- _Input data_:
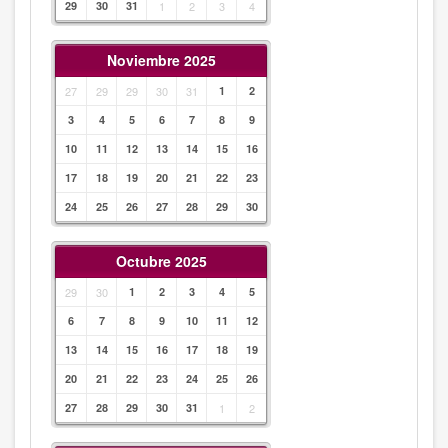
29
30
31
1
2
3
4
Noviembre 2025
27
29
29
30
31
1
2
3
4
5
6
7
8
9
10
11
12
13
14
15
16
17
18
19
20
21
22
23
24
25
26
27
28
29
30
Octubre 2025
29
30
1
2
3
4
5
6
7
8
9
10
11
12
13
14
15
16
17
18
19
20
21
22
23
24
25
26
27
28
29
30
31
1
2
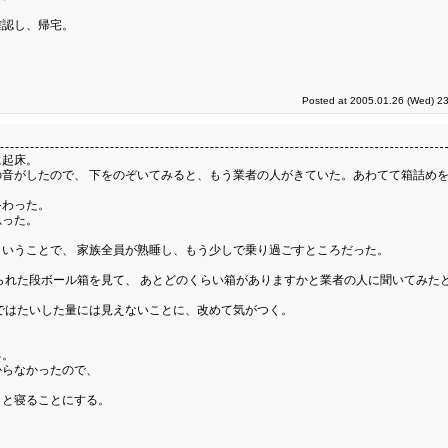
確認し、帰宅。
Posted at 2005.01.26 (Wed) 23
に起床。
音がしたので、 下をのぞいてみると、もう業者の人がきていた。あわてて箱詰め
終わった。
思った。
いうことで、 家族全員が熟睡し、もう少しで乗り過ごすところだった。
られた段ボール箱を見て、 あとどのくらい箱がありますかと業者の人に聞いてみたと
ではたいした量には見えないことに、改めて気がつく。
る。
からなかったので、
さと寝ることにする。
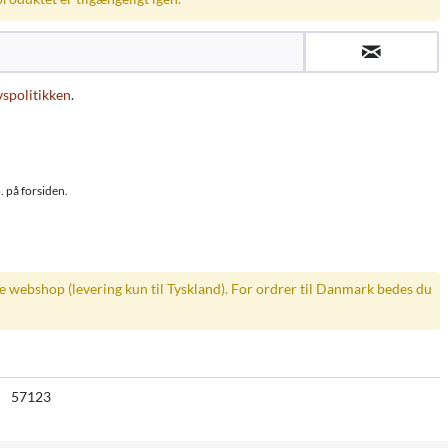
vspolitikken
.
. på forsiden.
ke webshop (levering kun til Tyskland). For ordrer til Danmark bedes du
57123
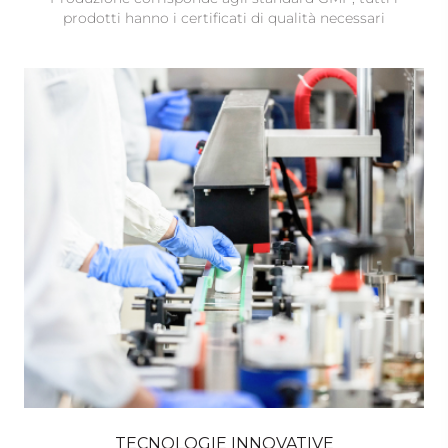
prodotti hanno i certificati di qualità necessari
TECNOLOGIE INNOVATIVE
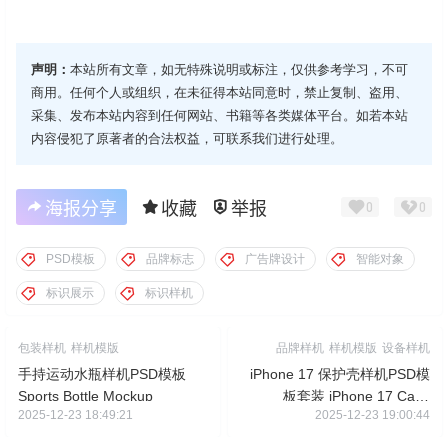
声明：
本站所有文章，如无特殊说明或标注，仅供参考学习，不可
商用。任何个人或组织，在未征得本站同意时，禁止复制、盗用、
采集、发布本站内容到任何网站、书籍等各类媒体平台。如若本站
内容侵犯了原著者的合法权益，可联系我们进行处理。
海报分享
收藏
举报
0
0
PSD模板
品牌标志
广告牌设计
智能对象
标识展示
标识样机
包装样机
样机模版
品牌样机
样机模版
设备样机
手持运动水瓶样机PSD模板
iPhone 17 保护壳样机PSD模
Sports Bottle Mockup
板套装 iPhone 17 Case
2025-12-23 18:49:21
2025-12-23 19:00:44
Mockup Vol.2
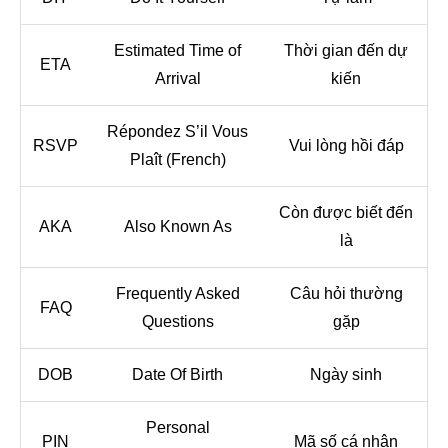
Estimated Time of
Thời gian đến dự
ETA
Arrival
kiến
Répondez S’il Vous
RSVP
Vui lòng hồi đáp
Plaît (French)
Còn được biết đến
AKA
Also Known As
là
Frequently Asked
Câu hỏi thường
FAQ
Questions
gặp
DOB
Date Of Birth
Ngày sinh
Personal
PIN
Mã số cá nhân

- _Task item_: With the line that has "采集、发布本站内容到任何网站、书籍等各类媒体平台。如若本站" as the first and the line that has "2025-12-23 19:00:44" as the last, repeat exactly that run of lines above and no more.

- _Exercise answer_:
采集、发布本站内容到任何网站、书籍等各类媒体平台。如若本站
内容侵犯了原著者的合法权益，可联系我们进行处理。
海报分享
收藏
举报
0
0
PSD模板
品牌标志
广告牌设计
智能对象
标识展示
标识样机
包装样机
样机模版
品牌样机
样机模版
设备样机
手持运动水瓶样机PSD模板
iPhone 17 保护壳样机PSD模
Sports Bottle Mockup
板套装 iPhone 17 Case
2025-12-23 18:49:21
2025-12-23 19:00:44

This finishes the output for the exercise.